A very sick patient who was admitted following an out of hospital cardiac arrest with a substantial time without effective CPR before arrival of paramedics, rendering the patient with likely global hypoxic-ischaemic brain damage.
The admission ECG showed diffuse anterior ST depression and with resolution there was persistent ST change consistent with a N0n-ST Elevation MI (NSTEMI) which is an acute coronary syndrome (ACS).
Following admission, the patient developed recurrent generalised seizures requiring intubation to protect the airway.
The CT head scan showed an old infarct and frontal cerebral wasting but no SAH or intracerebral haemorrhage.
Diazepam was given followed by phenytoin rapid infusion, but both failed to curtail the seizure activity.
There were recurrent Jacksonian seizures every 2-3 minutes and lasting up to one minute, and the junior doctor was not completely certain how to proceed from there.
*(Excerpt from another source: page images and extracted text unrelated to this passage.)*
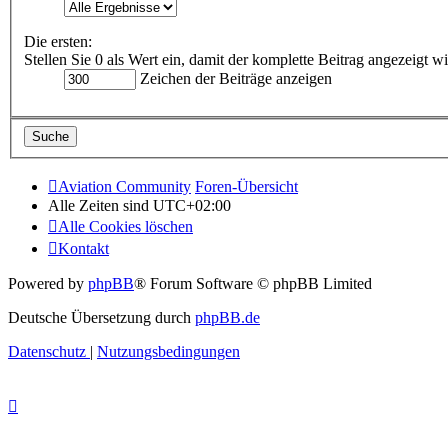
Die ersten:
Stellen Sie 0 als Wert ein, damit der komplette Beitrag angezeigt wi
Zeichen der Beiträge anzeigen
Aviation Community
Foren-Übersicht
Alle Zeiten sind
UTC+02:00
Alle Cookies löschen
Kontakt
Powered by
phpBB
® Forum Software © phpBB Limited
Deutsche Übersetzung durch
phpBB.de
Datenschutz
|
Nutzungsbedingungen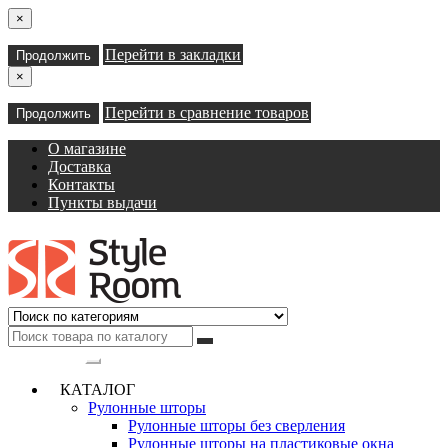
×
Перейти в закладки
Продолжить
×
Перейти в сравнение товаров
Продолжить
О магазине
Доставка
Контакты
Пункты выдачи
Категории
КАТАЛОГ
Рулонные шторы
Рулонные шторы без сверления
Рулонные шторы на пластиковые окна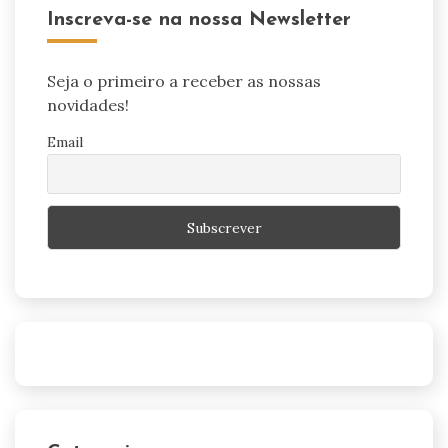
Inscreva-se na nossa Newsletter
Seja o primeiro a receber as nossas
novidades!
Email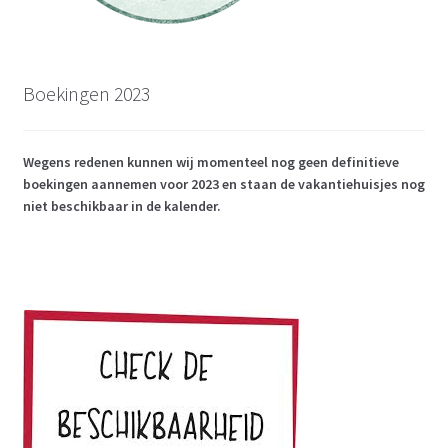
Boekingen 2023
Wegens redenen kunnen wij momenteel nog geen definitieve
boekingen aannemen voor 2023 en staan de vakantiehuisjes nog
niet beschikbaar in de kalender.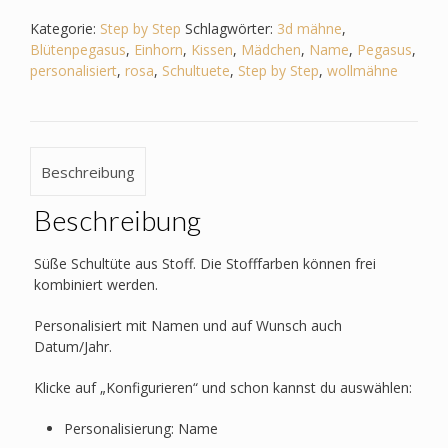
-
Einhorn
Kategorie:
Step by Step
Schlagwörter:
3d mähne
,
3D
Blütenpegasus
,
Einhorn
,
Kissen
,
Mädchen
,
Name
,
Pegasus
,
Mähne,Wollmähne,Pegasus
personalisiert
,
rosa
,
Schultuete
,
Step by Step
,
wollmähne
Menge
Beschreibung
Beschreibung
Süße Schultüte aus Stoff. Die Stofffarben können frei
kombiniert werden.
Personalisiert mit Namen und auf Wunsch auch
Datum/Jahr.
Klicke auf „Konfigurieren“ und schon kannst du auswählen:
Personalisierung: Name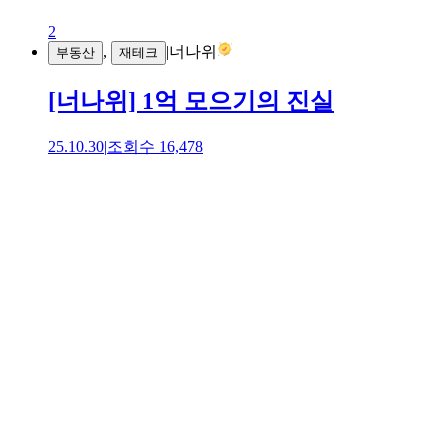
2
,
|
너나위
부동산
재테크
[너나위] 1억 모으기의 진실
25.10.30
|
조회수
16,478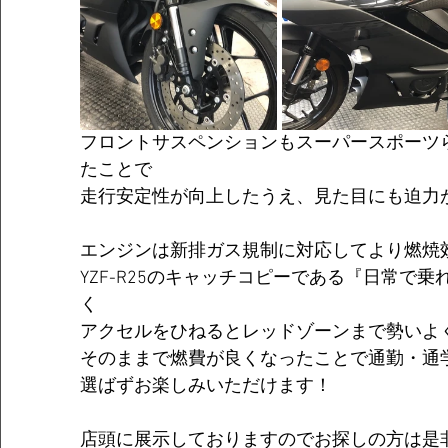
フロントサスペンションもスーパースポーツ
たことで
走行安定性が向上したうえ、見た目にも迫力
エンジンは新排ガス規制に対応してより燃焼
YZF-R25のキャッチコピーである『日常で
く
アクセルをひねるとレッドゾーンまで勢いよ
そのままで燃費が良くなったことで通勤・通
選ばずお楽しみいただけます！
店頭に展示しておりますのでお探しの方は是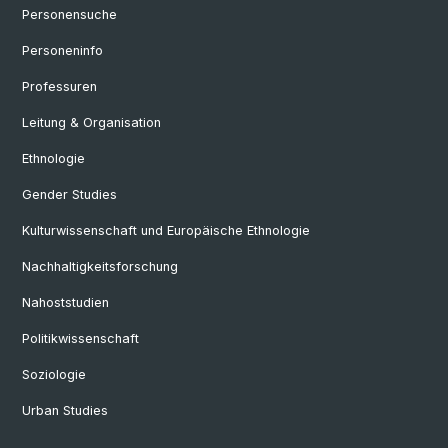
Personensuche
Personeninfo
Professuren
Leitung & Organisation
Ethnologie
Gender Studies
Kulturwissenschaft und Europäische Ethnologie
Nachhaltigkeitsforschung
Nahoststudien
Politikwissenschaft
Soziologie
Urban Studies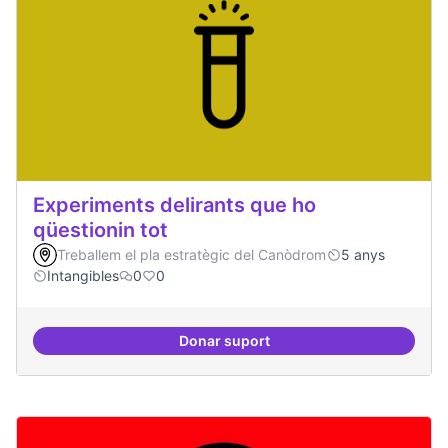
Experiments delirants que ho
qüestionin tot
Treballem el pla estratègic del Canòdrom
5 anys
Intangibles
0
0
Donar suport
Experiments delirants que ho qüe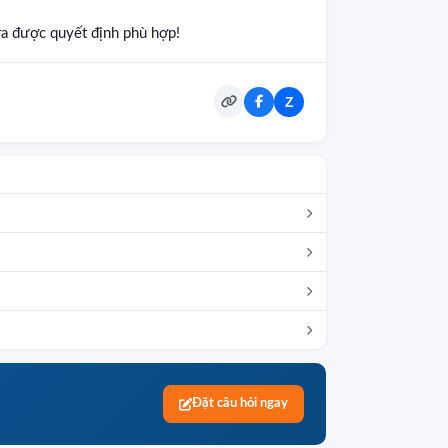
ra được quyết định phù hợp!
Z
Đặt câu hỏi ngay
However, because a bed was then ready on another ward, the staff were hastily collecting the notes to transfer the patient despite recurrent seizures being present. Despite a protected airway, this did not prevent the patient from developing possible complications of seizures such as recurrence of a cardiorespiratory arrest, intracerebral haemorrhage etc...
The junior doctor was advised that a patient must be stable prior to being moved and when eventually moved, they should be accompanied by doctors and nurses who can perform CPR and they should have the correct resuscitation equipment with them in the case that the patient was to have a further cardiorespiratory arrest en route.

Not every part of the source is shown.